O Brasil acaba de dar um passo importante no combate ao vibrião da cólera. Por meio da análise das proteínas existentes nessa bactéria, cientistas da UFRJ dizem ser possível aumentar o grau de entendimento sobre o assunto e entender, por exemplo, como e por que surgem no mundo as epidemias da doença, que afeta cerca de 150 mil pessoas por ano.
Um rascunho do proteoma -espécie de "genoma" onde, em vez de genes, as proteínas é que são estudadas- da bactéria Vibrio cholerae, o agente da cólera, foi feito pela equipe de Ana Maria Abrantes Coelho, do Instituto de Biologia da universidade fluminense. Sua equipe identificou 94 proteínas vitais para o organismo -regulam os ciclos energéticos da célula e o transporte de produtos para dentro da mesma, entre outros.
Embora o vibrião tenha cerca de 3.800 proteínas no total, esse é o maior estudo proteômico já feito sobre o vibrião. A pesquisa foi relatada na reunião anual da Sociedade Brasileira de Bioquímica e Biologia Molecular, que acabou ontem em Caxambu (MG), e publicada na edição de maio da revista Proteomics (www.wiley-vch.de/publish/en/journals/
alphabeticIndex/2120/
).
"A pesquisa das proteínas é vital para entender como funciona o organismo e como ele causa uma doença no homem", diz Ana Maria Coelho, 54, à Folha. A biofísica identificou as proteínas construindo um "mapa" bidimensional das proteínas do vibrião: ao colocá-las em um gel e estimular a passagem de corrente elétrica, ela espalhou as proteínas na superfície segundo duas propriedades, pH (grau de acidez) e tamanho, facilitando a caracterização.

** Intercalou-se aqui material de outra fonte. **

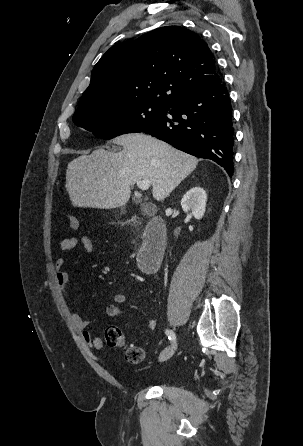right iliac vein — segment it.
Segmentation results:
<instances>
[{
  "label": "right iliac vein",
  "instance_id": "63e3f726",
  "mask_svg": "<svg viewBox=\"0 0 303 446\" xmlns=\"http://www.w3.org/2000/svg\"><path fill=\"white\" fill-rule=\"evenodd\" d=\"M177 348V343L174 342L172 345H170L169 347L165 348L162 353L159 356V360L160 361H166L169 358L172 357V355L175 353V350Z\"/></svg>",
  "mask_w": 303,
  "mask_h": 446
}]
</instances>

A linhagem da bactéria da cólera utilizada, chamada de "El Tor", foi responsável pela última grande epidemia da doença, que assolou o mundo a partir da década de 60 e o Brasil entre 1991 e 1995.

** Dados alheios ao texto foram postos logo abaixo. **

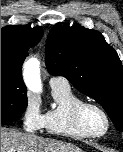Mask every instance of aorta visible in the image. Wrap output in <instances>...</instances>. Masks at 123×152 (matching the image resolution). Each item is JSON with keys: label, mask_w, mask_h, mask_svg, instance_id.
I'll use <instances>...</instances> for the list:
<instances>
[{"label": "aorta", "mask_w": 123, "mask_h": 152, "mask_svg": "<svg viewBox=\"0 0 123 152\" xmlns=\"http://www.w3.org/2000/svg\"><path fill=\"white\" fill-rule=\"evenodd\" d=\"M25 82L32 92H39L41 90L40 81V62L37 58L32 57L25 63Z\"/></svg>", "instance_id": "762f6f07"}]
</instances>
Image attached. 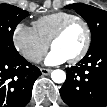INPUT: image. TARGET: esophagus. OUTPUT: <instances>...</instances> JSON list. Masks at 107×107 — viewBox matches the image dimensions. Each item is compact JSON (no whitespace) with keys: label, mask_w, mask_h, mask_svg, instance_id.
<instances>
[{"label":"esophagus","mask_w":107,"mask_h":107,"mask_svg":"<svg viewBox=\"0 0 107 107\" xmlns=\"http://www.w3.org/2000/svg\"><path fill=\"white\" fill-rule=\"evenodd\" d=\"M51 71H52V69H48V68H42L41 69V73L43 75H48V74H50Z\"/></svg>","instance_id":"1"}]
</instances>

Desde a última epidemia no país, diz a pesquisadora, seu grupo tenta elucidar o funcionamento da doença -mais comumente contraída através da ingestão de água ou comida contaminada- e o mecanismo de surgimento das epidemias, que se espalham rapidamente. O "mapa proteômico" seria uma das maneiras de fazê-lo.
"A epidemia parece surgir do nada. Ninguém sabe exatamente por que ela de repente aparece e se espalha. Pra ser sincera, a gente não sabe nem dizer como a epidemia acabou no Brasil em 1995. Provavelmente o mar deixou de ser propício para a bactéria naquele momento específico", diz.

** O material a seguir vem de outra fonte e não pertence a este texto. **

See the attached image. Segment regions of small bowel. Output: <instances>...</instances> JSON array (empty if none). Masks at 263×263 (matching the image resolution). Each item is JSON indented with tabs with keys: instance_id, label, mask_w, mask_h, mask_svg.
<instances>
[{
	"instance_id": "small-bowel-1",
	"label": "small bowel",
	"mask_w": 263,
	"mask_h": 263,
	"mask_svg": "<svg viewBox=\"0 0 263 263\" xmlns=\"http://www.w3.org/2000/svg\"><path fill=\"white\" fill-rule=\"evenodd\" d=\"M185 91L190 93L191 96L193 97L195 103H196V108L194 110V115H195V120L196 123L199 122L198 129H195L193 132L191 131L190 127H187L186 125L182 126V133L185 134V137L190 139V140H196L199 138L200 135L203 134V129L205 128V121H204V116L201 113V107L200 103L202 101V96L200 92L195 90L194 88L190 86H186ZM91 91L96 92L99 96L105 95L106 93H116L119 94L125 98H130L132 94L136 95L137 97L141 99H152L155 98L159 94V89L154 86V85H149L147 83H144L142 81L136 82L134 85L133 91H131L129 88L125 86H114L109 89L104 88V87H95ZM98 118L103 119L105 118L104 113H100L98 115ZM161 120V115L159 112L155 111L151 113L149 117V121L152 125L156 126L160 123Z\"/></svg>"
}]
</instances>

Segundo a pesquisadora, o trabalho de identificação das proteínas foi simplificado, já que o genoma do Vibrio cholerae já havia sido seqüenciado. "Ficou bem mais fácil. A proteína já é jogada direto no banco de dados. Em outros casos dá bem mais trabalho."
A solução dos problemas da cólera, no entanto, não é a única aplicação do estudo do grupo da biofísica sobre o vibrião. Segundo a pesquisadora, pode haver interesse na área da biotecnologia. "Essas bactérias produzem quitina, um biopolímero com ótimo potencial para uso industrial", diz. O conhecimento do funcionamento das proteínas, diz, pode facilitar a manipulação comercial desses microorganismos.
O projeto da equipe faz parte do chamado Programa Proteoma do Rio de Janeiro, que envolve seis laboratórios de pesquisa em universidades fluminenses e é patrocinado pela Faperj (Fundação de Amparo à Pesquisa do Estado do Rio de Janeiro).